Instinto de sobrevivência
Para sobreviver, precisamos de ter “a noção real do perigo e encontrar formas de reagir”. Por isso, “a ansiedade surge sempre que estamos em situações de perigo, receio e medo”, provocando “memórias negativas que, semanticamente, nos remetem para uma atmosfera de preocupação e planeamento para posterior execução”. “É fácil de entender – a ansiedade é como uma pendência, existe para que possamos trazer a solução ou ela não se contenta”, esclarece.
O neurocientista enumera situações que o exemplificam. “Mudança sde rotina, receio económico, medo de adoecer, enfim, tudo o que coloque o nosso bem-estar e a própria vida em risco. “Para isso, a ansiedade leva-nos às memórias formatadas no nosso cérebro, através da amígdala cerebral, que nos mostre o perigo e, assim, possamos salvar-nos. Por exemplo, “quando o medo é económico, o cérebro vai trazer à tona memórias de prejuízos económicos de que já nem nos lembrávamos”. “É como se tivéssemos gavetas estereotipadas com cada tipo do problema”, simplifica.
Sobrevivência e recompensa
Também na categoria sobrevivência “entra a recompensa”. “Neurotransmissores como a dopamina são produzidos quando conquistamos algo. É igualmente essencial para a nossa sobrevivência. Um bom exemplo é que quando estamos com fome, a sensação de comer liberta dopamina, que faz com que a ansiedade nos faça buscar a comida para que tenha recompensa. Somos guiados pela recompensa da mesma forma que os animais que recebem comida ao serem domesticados. Isto permite-nos criar mapas mentais para conquistarmos o nosso objetivo, através de experiências arquivadas. Faz parte do instinto”, conclui.
Reprodução para sobreviver
“Negar que existimos para sobreviver e que a reprodução faz parte para manter a espécie é negar que se tenha qualquer apetite sexual.
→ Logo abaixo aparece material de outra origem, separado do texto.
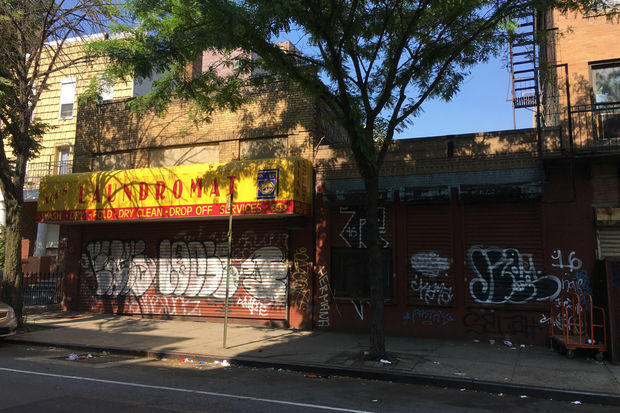 Where is `window`? This screenshot has width=620, height=413. window is located at coordinates (67, 110). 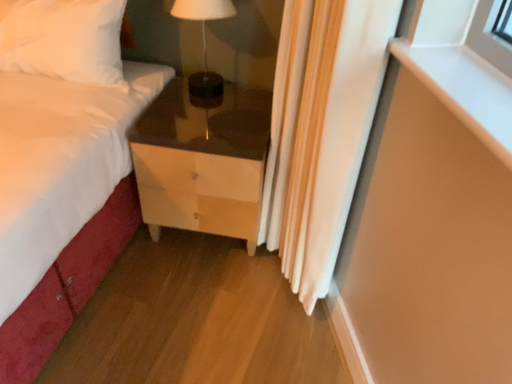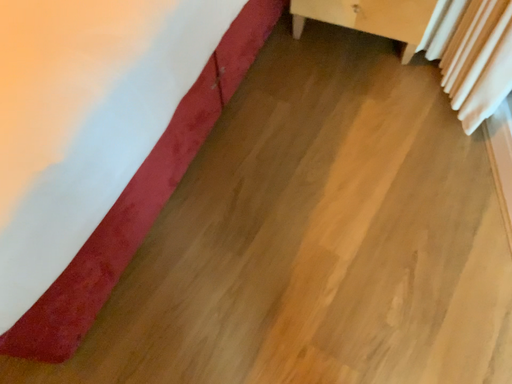 Question: Which way did the camera rotate in the video?

Choices:
 (A) rotated upward
 (B) rotated downward

Answer: (B)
Ou a vontade não existiria por quase toda a vida, com exceções de disfunções que alterem a normalidade do organismo”, começa por explicar Fabiano de Abreu Rodrigues. “Por isso, vemos sexo em todo o lado, inclusive nas redes sociais ou nas bailarinas daquele cantor engraçado no palco. Nesta categoria, entra o narcisismo, que, como tudo na vida, quando fora do equilíbrio, torna-se um problema.
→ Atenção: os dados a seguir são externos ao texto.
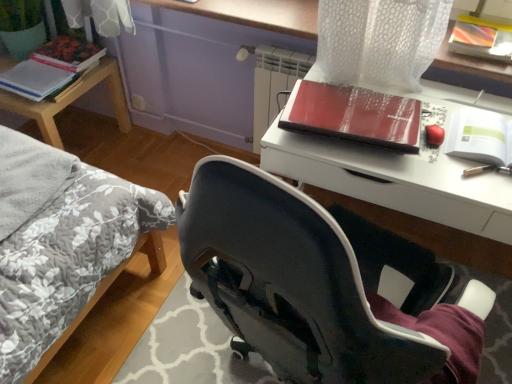 Question: Is green matte paperback book at upper right, the 3th paperback book positioned from the back, behind woodenmaterial/texturetable at left?

Choices:
 (A) no
 (B) yes

Answer: (A)

Question: Is green matte paperback book at upper right, the first paperback book from the bottom, directly adjacent to woodenmaterial/texturetable at left?

Choices:
 (A) yes
 (B) no

Answer: (B)

Question: Is green matte paperback book at upper right, positioned as the third paperback book in top-to-bottom order, not within woodenmaterial/texturetable at left?

Choices:
 (A) no
 (B) yes

Answer: (B)

Question: Could you tell me if green matte paperback book at upper right, which ranks as the third paperback book in left-to-right order, is facing woodenmaterial/texturetable at left?

Choices:
 (A) yes
 (B) no

Answer: (B)

Question: From the image's perspective, is green matte paperback book at upper right, positioned as the third paperback book in top-to-bottom order, on top of woodenmaterial/texturetable at left?

Choices:
 (A) no
 (B) yes

Answer: (A)

Question: Considering the relative positions of green matte paperback book at upper right, which ranks as the third paperback book in left-to-right order, and woodenmaterial/texturetable at left in the image provided, is green matte paperback book at upper right, which ranks as the third paperback book in left-to-right order, to the left of woodenmaterial/texturetable at left from the viewer's perspective?

Choices:
 (A) yes
 (B) no

Answer: (B)

Question: Is green matte paperback book at upper right, which ranks as the third paperback book in left-to-right order, completely or partially outside of matte hardcover book at upper left, the 2th paperback book when ordered from left to right?

Choices:
 (A) yes
 (B) no

Answer: (A)

Question: Is green matte paperback book at upper right, the first paperback book from the right, looking in the opposite direction of matte hardcover book at upper left, which is counted as the 2th paperback book, starting from the right?

Choices:
 (A) no
 (B) yes

Answer: (A)

Question: From a real-world perspective, is green matte paperback book at upper right, acting as the first paperback book starting from the front, physically below matte hardcover book at upper left, which is counted as the 2th paperback book, starting from the right?

Choices:
 (A) no
 (B) yes

Answer: (A)

Question: Can you confirm if green matte paperback book at upper right, positioned as the third paperback book in top-to-bottom order, is thinner than matte hardcover book at upper left, the 1th paperback book from the back?

Choices:
 (A) no
 (B) yes

Answer: (B)

Question: From the image's perspective, is green matte paperback book at upper right, positioned as the third paperback book in top-to-bottom order, beneath matte hardcover book at upper left, which is counted as the 2th paperback book, starting from the right?

Choices:
 (A) yes
 (B) no

Answer: (A)

Question: Considering the relative positions of green matte paperback book at upper right, the 3th paperback book positioned from the back, and matte hardcover book at upper left, acting as the third paperback book starting from the bottom, in the image provided, is green matte paperback book at upper right, the 3th paperback book positioned from the back, to the right of matte hardcover book at upper left, acting as the third paperback book starting from the bottom, from the viewer's perspective?

Choices:
 (A) yes
 (B) no

Answer: (A)

Question: Is matte paper notebook at left, the first paperback book from the left, at the right side of woodenmaterial/texturetable at left?

Choices:
 (A) yes
 (B) no

Answer: (A)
“Um dos maiores problemas da sociedade digital é o narcisismo – chegando a casos patológicos – e este é a necessidade de ser visto, lembrado, notado, para libertar aquele neurotransmissor da recompensa. Isto acontece porque precisamos de nos destacar para chamar a atenção do parceiro e, semântico a isso, como tudo na vida, entra a semântica e o equilíbrio, chamar a atenção do grupo ou de toda uma sociedade”, analisa.
As regiões do cérebro
“Sistema límbico – Região relacionada com a emoção. Ela se forma primeiro que o lobo frontal, também conhecida como cérebro reptiliano, por ser mais antiga, também funciona de forma semelhante nos demais animais mamíferos. Ela é acionada no instinto, disfunções nessa região acarretam em perturbações, transtornos, síndromes, entre outros problemas mentais.”
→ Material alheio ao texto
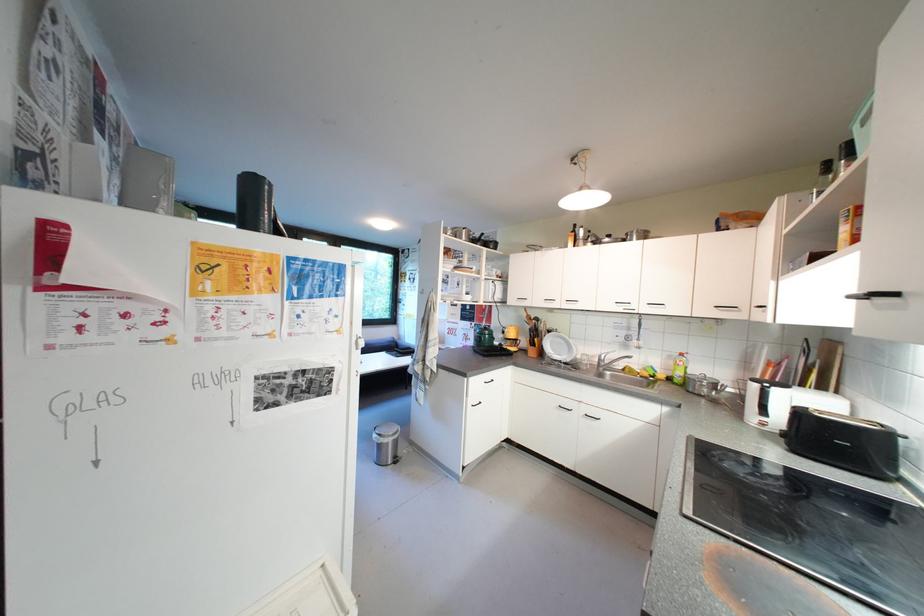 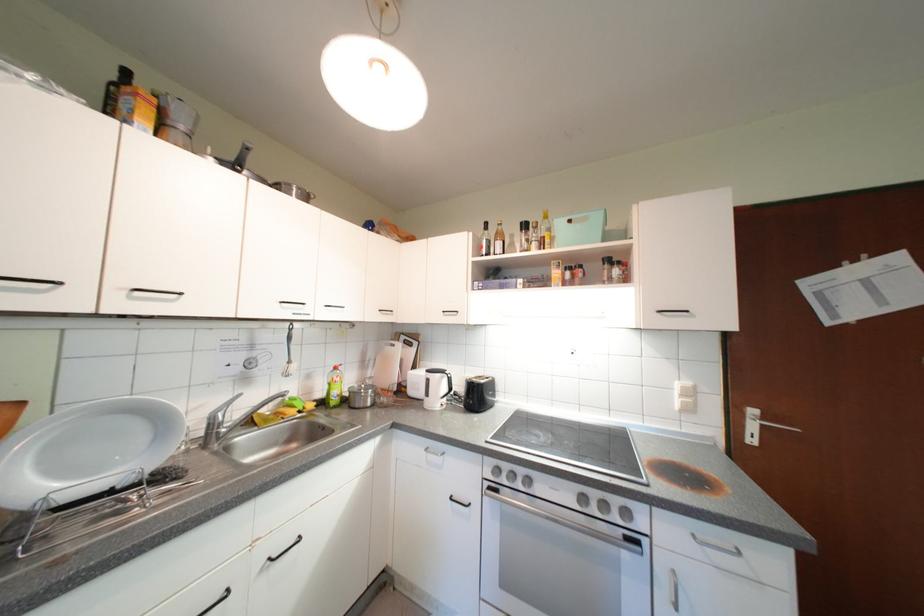 Find the pixel in the second image that matches [608,359] in the first image.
“Lobo frontal – Mais especificamente o córtex pré-frontal localizado nesta região, é responsável pela tomada de decisões, pela lógica, pelo comportamento social, raciocínio e orquestra todas as inteligências. Quando há um problema no sistema límbico, a conexão entre estas regiões encontram-se prejudicadas podendo a pessoa ter atitudes impensadas, incoerentes, impulsivas sem pensar nas consequências. Essa região, quando pouco desenvolvida, também prejudica esta conexão de maneira mais eficiente. É a região da inteligência.”